I maestri dalle scarpe grosse

Millevigne

Come capita ai giovani in generale, nella mia gioventù non tenevo in grande considerazione le osservazioni e i consigli degli anziani, soprattutto se agricoltori privi di una preparazione “scientifica” quale ritenevo, presuntuosamente, di avere allora. Come molti, ho imparato con il tempo ad avere maggiore rispetto per la monumentale bibliografia non scritta, contenuta nell’esperienza  e nelle nozioni tramandate oralmente dai vecchi vignaioli. 
Oggi  quel flusso di informazioni rischia un’interruzione, con la dispersione di buona parte di quel patrimonio, con i suoi limiti ma anche con il suo enorme valore complessivo. L’avvento della meccanizzazione, con la conseguente modifica degli impianti e della “gestione della chioma”, ha dato una scossa; intanto una chimica di sintesi raffinata, in grado di fornire risposte mirate, suggerisce l’idea che molte vecchie conoscenze non siano più utili: ecco la malattia, ecco la medicina. Ma la realtà è più complicata, perché il vigneto è un ecosistema complesso e fragile.

Ma soprattutto è cambiato il rapporto del viticoltore con la vigna, dove passa meno tempo di prima, e a gran velocità. In parte perché le macchine hanno velocizzato tutti i processi, e ciò che si vede camminando non si vede dai vetri di una cabina insonorizzata in movimento a 7 o più chilometri l’ora; in parte perché il vignaiolo, soprattutto quello che trasforma e commercializza in proprio, è diventato sempre più “multitasking”, tra cantina, fiere, viaggi di lavoro, modelli da compilare, uffici tra cui rimbalzare al fine di farsi “controllare” (?!). I vignaioli vivono questa condizione con grande pena, e rimpianto del loro cielo e della loro terra, ma non possono farne a meno.

Per scendere su un esempio concreto, in trenta anni ho notato in campagna un progressivo calo delle conoscenze sulla biologia della peronospora, e una conseguente maggiore confusione sulle strategie di difesa, a cui pone rimedio, ma solo in parte, la disponibilità di prodotti più efficaci e dalla più lunga persistenza d’azione (e dal costo relativamente minore che in passato, che ne favorisce un certo consumo “di lusso”). Nei primi decenni del novecento, a seguito degli straordinari, per quei tempi, lavori di ricerca di prestigiosi patologi italiani come Goidanich e Baldacci, si formarono in Italia, a partire dal Piemonte, i consorzi antiperonosporici, avviando il metodo della lotta guidata. Tre volte al giorno si rilevavano umidità e temperatura, nelle capannine di legno installate nelle campagne; a questo si accompagnavano meticolose osservazioni sulla vegetazione. Il lavoro era assegnato agli agricoltori più esperti e scolarizzati (che voleva dire, nel migliore dei casi, la quinta elementare), che nei giorni di mercato della cittadina capozona si incontravano tra loro e con i tecnici dell’ispettorato agrario con i loro registri, fittamente compilati a matita e ripassati con il pennino, in bella calligrafia. Quando c’era l’allarme “verderame” i parroci suonavano le campane. Il “segnalatore” era il riferimento degli agricoltori del suo paese e promuoveva una diffusione dell’ informazione capillare, e di qualità più che buona per quei tempi, consentendo un notevole risparmio di trattamenti rispetto alla lotta “a calendario”. 

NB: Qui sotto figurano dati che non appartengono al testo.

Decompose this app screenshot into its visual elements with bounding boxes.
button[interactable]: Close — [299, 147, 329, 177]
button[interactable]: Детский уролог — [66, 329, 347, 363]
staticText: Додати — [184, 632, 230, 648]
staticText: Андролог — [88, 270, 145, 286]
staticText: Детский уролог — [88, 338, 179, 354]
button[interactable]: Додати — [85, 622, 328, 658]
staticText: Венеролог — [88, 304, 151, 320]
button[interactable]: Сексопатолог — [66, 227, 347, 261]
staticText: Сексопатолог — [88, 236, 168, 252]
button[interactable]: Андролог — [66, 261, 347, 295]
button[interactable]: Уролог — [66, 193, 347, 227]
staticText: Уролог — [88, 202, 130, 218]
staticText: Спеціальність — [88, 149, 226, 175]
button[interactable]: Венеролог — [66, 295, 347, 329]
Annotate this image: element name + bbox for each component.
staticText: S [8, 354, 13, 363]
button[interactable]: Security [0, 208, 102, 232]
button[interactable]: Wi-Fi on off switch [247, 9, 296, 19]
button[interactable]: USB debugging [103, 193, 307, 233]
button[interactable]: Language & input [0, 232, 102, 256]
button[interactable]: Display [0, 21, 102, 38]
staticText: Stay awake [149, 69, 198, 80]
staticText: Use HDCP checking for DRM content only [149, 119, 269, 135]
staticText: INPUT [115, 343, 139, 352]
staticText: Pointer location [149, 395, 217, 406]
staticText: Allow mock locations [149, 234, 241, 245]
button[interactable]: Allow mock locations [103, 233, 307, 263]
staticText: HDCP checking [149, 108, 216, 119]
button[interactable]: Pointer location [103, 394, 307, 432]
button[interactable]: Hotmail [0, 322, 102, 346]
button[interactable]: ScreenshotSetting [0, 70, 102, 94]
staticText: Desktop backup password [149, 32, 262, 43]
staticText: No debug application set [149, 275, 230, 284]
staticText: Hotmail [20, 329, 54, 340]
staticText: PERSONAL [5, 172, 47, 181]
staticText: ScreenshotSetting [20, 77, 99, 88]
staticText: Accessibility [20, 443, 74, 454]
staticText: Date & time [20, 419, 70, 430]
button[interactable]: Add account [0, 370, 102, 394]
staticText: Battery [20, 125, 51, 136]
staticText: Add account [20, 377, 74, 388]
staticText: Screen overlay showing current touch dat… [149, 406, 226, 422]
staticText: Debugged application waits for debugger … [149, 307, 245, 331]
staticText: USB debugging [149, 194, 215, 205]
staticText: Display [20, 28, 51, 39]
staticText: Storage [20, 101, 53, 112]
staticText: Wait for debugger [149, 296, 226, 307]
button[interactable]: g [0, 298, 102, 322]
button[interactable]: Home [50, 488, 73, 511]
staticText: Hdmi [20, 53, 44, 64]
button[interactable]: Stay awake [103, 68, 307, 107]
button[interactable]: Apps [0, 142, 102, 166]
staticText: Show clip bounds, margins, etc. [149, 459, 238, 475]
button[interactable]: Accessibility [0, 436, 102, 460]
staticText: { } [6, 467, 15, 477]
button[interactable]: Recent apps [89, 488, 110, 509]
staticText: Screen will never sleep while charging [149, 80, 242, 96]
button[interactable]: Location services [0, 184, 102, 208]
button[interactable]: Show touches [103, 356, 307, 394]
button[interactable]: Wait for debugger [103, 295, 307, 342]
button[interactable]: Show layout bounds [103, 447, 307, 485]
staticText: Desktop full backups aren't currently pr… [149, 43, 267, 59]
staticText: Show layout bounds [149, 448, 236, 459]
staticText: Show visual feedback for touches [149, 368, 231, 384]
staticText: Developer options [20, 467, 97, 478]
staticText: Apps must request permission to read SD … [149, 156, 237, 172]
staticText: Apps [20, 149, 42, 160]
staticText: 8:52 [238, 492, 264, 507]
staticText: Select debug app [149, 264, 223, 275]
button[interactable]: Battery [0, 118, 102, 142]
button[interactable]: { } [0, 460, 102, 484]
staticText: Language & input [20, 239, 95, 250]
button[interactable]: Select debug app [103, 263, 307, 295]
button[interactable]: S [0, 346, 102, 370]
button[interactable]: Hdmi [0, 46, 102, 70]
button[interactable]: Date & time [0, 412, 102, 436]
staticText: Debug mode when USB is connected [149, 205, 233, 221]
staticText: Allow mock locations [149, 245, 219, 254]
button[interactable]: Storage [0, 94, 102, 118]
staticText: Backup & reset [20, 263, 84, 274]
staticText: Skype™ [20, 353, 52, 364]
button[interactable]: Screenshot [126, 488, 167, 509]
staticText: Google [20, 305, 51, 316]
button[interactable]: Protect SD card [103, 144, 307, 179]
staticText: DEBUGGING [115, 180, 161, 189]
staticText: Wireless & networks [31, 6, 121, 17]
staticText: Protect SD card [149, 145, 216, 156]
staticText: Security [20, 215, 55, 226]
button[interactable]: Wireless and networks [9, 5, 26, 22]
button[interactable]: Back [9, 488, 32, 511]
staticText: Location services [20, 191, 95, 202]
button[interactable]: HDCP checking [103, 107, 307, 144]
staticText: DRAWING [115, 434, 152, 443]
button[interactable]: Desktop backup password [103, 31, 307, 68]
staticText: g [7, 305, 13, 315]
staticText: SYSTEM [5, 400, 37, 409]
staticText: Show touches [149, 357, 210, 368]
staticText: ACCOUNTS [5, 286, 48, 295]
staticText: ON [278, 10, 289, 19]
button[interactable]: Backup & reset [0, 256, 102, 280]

Oggi i dati climatici si controllano da un computer, i modelli matematici per le infezioni si sono affinati, le previsioni del tempo sono attendibili, e gli allarmi arrivano sul cellulare, dove esiste un sistema organizzato. Ma spesso tale opportunità è solo teorica, visto che le nostre Regioni hanno in gran parte abbandonato al loro destino i servizi agrometeorologici e di assistenza tecnica pubblica, e i privati non sempre hanno saputo organizzarsi in consorzi o cooperative (o meglio, utilizzare a questo scopo le aggregazioni esistenti) per fronteggiare la lacuna. In altre parole, un lavoro che oggi sarebbe più preciso e molto più facile che in passato, forse lo si faceva meglio, almeno in alcuni casi, in passato, con attrezzi di fortuna e analfabetismo diffuso. Inoltre questa “facilità” di acquisire informazioni è una medaglia che ha il suo rovescio nella apparente minore necessità, da parte del viticoltore, di conoscere in modo accurato quello che accade nel suo vigneto. Con il rischio di non saper più leggere i segnali della pianta, fare più trattamenti del necessario o non saper fronteggiare situazioni impreviste. La tecnologia è un supporto molto utile alle decisioni, ma non sostituisce l’uomo. Non sostituisce i maestri dalle scarpe grosse.